Algorithm Sundays: Converting Roman Numerals

After looking at Caesars very own encryption cipher last Sunday, Roman numerals were the obvious choice for today's post. Roman numerals were the standard way of writing numbers for over a thousand years in our history. Even after the decline of the Roman Empire, they remained in use for many centuries. Eventually they were replaced by the Arabic numbers that we are still using today. Converting Roman numerals to their more legible decimal counterparts is a beginner-friendly algorithm challenge you will find on many exercise websites. Do you remember how to count to 1000 using Roman numerals? Just in case that it's been a while since you've encountered Medieval Latin literature, have a look at the table of numbers below.

Decimal 1 5 10 50 100 500 1000
Roman I V X L C D M

Interesting. As you can see, we have a limited set of symbols here. We can create the numbers to fill the spaces by chaining multiple symbols. Let's have a look at the numbers 1-10.

Decimal 1 2 3 4 5 6 7 8 9 10
Roman I II III IV V VI VII VIII IX X

Let's take a look at two special cases 4 and 9. What happens here is that instead of adding values, we are subtracting the first value from the second.
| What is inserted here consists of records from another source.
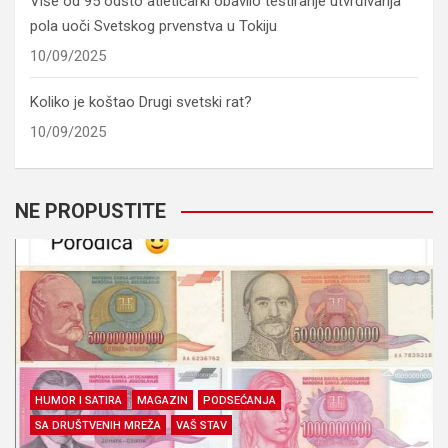
Više od 95 odsto atletičarki obavilo testiranje utvrđivanja
pola uoči Svetskog prvenstva u Tokiju
10/09/2025
Koliko je koštao Drugi svetski rat?
10/09/2025
NE PROPUSTITE
HUMOR I SATIRA
MAGAZIN
PODSEĆANJA
SA DRUŠTVENIH MREŽA
VAŠ STAV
So the Roman numeral at 4 is effectively 5-1. At 9 we are looking at 10-1. In every other case, we are simply adding up all the numbers to build the sum. So VII is 5+1+1 = 7. As a rule of thumb, you should keep in mind that no letter should be repeated more than 3 times. If you are repeating it more than that, you should skip to the next letter and calculate the number using subtraction instead. Let's have a look at some examples

Roman LXVI DXXX XCVII XXXIX XIX
Calculation 50+10+5+1 500+10+10+10 100-10+5+1+1 10+10+10+10-1 10+10-1
Result 66 530 97 39 19

The biggest challenge is to know when to add and when to subtract. I always try to look out for a pattern where a lower number is placed before a higher number. Take for example XCVII. X is smaller than C, so we need to calculate C - X instead of X + C.
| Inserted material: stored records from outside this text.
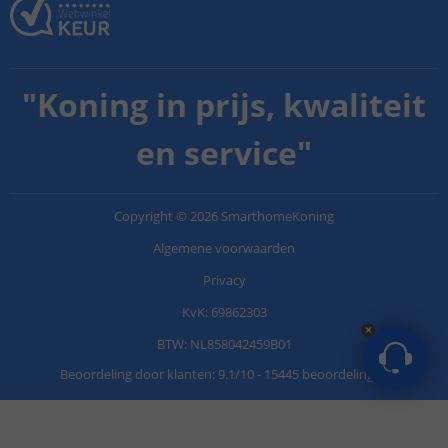
"
Koning in prijs, kwaliteit
en service
"
Copyright
©
2026
SmarthomeKoning
Algemene voorwaarden
Privacy
KvK: 69862303
BTW: NL858042459B01
Beoordeling door klanten:
9.1
/
10
-
15445 beoordelingen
Why do I give you such a lengthy introduction to this topic? I strongly believe that it's important to first really understand the pattern behind the problem you are trying to solve. If you try to write a Roman numeral converter without having recognized the patterns behind these numbers, you'll (most likely) end up writing code without logic. Long, buggy and unstructured code.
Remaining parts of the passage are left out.